START DATASET

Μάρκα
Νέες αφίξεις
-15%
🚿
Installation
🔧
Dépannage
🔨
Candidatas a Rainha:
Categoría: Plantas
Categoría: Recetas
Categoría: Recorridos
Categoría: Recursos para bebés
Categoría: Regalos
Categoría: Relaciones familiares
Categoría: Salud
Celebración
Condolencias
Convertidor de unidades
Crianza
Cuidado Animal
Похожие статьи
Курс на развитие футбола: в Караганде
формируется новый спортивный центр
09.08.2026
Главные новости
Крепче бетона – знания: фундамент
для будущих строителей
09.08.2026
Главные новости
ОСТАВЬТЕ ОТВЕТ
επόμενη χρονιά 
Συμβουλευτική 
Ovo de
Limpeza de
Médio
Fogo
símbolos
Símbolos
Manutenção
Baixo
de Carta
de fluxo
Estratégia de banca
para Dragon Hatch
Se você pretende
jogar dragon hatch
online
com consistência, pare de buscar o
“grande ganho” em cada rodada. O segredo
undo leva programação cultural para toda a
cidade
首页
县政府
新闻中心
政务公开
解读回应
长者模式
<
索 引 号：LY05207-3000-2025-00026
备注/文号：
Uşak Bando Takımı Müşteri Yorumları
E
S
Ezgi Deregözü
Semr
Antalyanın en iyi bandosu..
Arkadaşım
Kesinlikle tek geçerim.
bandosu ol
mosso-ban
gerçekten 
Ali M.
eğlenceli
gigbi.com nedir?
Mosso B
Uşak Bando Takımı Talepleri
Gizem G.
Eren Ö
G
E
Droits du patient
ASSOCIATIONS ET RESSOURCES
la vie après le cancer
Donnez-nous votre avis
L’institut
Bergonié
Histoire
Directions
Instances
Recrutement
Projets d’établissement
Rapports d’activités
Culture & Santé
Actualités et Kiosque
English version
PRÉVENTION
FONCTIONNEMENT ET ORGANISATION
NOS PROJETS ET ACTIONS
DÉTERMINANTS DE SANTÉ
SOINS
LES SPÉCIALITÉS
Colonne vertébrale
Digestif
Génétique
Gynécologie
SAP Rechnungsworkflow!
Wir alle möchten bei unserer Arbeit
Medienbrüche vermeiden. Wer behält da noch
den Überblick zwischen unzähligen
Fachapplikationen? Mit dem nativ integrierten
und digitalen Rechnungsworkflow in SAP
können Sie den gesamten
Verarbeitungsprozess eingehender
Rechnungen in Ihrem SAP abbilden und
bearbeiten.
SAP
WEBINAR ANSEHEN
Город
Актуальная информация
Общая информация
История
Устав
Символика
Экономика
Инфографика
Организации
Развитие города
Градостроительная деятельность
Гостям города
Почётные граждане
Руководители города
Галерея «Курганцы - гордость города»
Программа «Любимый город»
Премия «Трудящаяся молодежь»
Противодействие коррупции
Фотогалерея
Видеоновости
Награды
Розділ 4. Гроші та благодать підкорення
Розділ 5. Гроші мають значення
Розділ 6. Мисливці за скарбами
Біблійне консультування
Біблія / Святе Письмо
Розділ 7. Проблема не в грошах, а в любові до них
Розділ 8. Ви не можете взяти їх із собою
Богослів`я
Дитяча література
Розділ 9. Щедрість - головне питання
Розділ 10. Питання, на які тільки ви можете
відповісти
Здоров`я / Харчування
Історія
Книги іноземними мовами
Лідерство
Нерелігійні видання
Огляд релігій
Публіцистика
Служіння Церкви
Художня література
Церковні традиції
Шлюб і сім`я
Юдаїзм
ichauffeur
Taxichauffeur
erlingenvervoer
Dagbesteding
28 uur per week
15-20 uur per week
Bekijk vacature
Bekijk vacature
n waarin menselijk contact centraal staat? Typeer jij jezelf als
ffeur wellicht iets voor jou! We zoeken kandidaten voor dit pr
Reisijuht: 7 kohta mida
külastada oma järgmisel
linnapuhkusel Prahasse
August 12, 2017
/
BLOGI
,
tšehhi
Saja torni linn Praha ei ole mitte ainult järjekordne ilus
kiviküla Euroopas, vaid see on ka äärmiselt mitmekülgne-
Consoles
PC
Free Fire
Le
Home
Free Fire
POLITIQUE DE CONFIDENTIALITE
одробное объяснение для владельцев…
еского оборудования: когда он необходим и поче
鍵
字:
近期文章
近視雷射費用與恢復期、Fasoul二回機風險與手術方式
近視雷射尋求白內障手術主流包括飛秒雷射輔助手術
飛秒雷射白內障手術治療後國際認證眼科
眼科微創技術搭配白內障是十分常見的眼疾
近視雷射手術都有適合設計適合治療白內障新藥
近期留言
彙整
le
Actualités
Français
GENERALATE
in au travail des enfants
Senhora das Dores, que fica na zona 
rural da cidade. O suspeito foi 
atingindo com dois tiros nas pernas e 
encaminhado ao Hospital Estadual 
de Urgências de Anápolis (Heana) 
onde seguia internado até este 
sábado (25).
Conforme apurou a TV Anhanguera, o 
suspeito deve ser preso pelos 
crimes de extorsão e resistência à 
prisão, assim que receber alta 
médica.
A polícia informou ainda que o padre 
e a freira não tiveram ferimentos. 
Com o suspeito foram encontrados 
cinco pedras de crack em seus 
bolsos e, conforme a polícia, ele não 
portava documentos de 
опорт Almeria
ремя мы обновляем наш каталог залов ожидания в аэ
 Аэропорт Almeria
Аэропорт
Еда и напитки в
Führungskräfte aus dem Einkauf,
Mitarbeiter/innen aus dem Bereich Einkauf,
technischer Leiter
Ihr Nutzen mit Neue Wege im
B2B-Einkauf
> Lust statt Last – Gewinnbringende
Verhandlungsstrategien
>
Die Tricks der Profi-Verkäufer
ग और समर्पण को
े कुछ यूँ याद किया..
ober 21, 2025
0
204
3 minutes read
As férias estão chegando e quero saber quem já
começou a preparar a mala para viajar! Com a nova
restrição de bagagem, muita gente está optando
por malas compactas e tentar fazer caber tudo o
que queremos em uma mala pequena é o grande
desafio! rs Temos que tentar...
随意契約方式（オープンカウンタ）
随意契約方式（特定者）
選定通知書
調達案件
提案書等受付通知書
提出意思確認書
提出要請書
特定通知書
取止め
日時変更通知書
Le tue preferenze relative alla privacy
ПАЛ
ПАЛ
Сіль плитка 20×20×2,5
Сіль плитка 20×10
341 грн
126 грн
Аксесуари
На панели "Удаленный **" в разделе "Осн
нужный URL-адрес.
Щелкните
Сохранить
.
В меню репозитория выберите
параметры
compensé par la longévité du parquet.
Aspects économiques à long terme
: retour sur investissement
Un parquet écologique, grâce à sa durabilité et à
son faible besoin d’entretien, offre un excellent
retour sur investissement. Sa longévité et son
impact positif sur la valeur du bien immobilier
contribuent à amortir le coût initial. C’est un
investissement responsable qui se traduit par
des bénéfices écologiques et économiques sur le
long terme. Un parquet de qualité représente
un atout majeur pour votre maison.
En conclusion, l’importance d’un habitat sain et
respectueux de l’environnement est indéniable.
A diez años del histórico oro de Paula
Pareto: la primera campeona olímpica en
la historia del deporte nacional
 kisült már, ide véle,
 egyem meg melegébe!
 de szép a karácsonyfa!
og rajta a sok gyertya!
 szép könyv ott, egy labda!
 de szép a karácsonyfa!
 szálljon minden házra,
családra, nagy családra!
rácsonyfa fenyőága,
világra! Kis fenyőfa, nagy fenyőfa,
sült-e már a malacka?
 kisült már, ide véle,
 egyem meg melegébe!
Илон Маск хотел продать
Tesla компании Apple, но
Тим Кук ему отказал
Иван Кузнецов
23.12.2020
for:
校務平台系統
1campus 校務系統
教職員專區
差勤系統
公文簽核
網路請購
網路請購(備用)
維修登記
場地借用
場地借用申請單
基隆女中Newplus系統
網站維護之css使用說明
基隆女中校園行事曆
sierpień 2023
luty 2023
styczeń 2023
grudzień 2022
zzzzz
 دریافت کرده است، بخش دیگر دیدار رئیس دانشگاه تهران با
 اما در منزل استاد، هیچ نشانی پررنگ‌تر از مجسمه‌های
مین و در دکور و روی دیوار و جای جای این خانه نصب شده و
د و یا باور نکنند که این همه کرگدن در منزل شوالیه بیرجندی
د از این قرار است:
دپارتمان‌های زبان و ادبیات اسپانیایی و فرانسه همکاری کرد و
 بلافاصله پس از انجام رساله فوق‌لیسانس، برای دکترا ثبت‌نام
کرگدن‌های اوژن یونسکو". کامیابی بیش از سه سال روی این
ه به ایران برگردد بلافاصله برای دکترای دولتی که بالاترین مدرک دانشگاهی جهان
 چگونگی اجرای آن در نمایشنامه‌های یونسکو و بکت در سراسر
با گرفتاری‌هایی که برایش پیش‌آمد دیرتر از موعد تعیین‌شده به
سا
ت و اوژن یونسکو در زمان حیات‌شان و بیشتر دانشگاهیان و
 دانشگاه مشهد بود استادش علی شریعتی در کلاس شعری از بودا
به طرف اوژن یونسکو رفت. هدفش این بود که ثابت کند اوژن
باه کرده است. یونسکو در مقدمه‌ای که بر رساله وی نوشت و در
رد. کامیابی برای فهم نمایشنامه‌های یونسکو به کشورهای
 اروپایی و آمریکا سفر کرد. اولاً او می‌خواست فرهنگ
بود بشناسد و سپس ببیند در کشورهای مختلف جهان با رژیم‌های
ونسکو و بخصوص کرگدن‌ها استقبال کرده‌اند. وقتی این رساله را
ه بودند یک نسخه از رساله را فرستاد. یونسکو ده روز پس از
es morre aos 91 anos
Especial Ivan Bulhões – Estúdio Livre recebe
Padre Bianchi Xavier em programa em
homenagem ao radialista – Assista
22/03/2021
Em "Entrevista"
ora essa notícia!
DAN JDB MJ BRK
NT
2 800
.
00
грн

END DATASET

* ASSIGNMENT *
Everything from the line containing "Categoría: Relaciones familiares" through the line containing "επόμενη χρονιά" in the material above should be retyped exactly, both ends included, and nothing more.

* RESULT OF THIS EXERCISE *
Categoría: Relaciones familiares
Categoría: Salud
Celebración
Condolencias
Convertidor de unidades
Crianza
Cuidado Animal
Похожие статьи
Курс на развитие футбола: в Караганде
формируется новый спортивный центр
09.08.2026
Главные новости
Крепче бетона – знания: фундамент
для будущих строителей
09.08.2026
Главные новости
ОСТАВЬТЕ ОТВЕТ
επόμενη χρονιά 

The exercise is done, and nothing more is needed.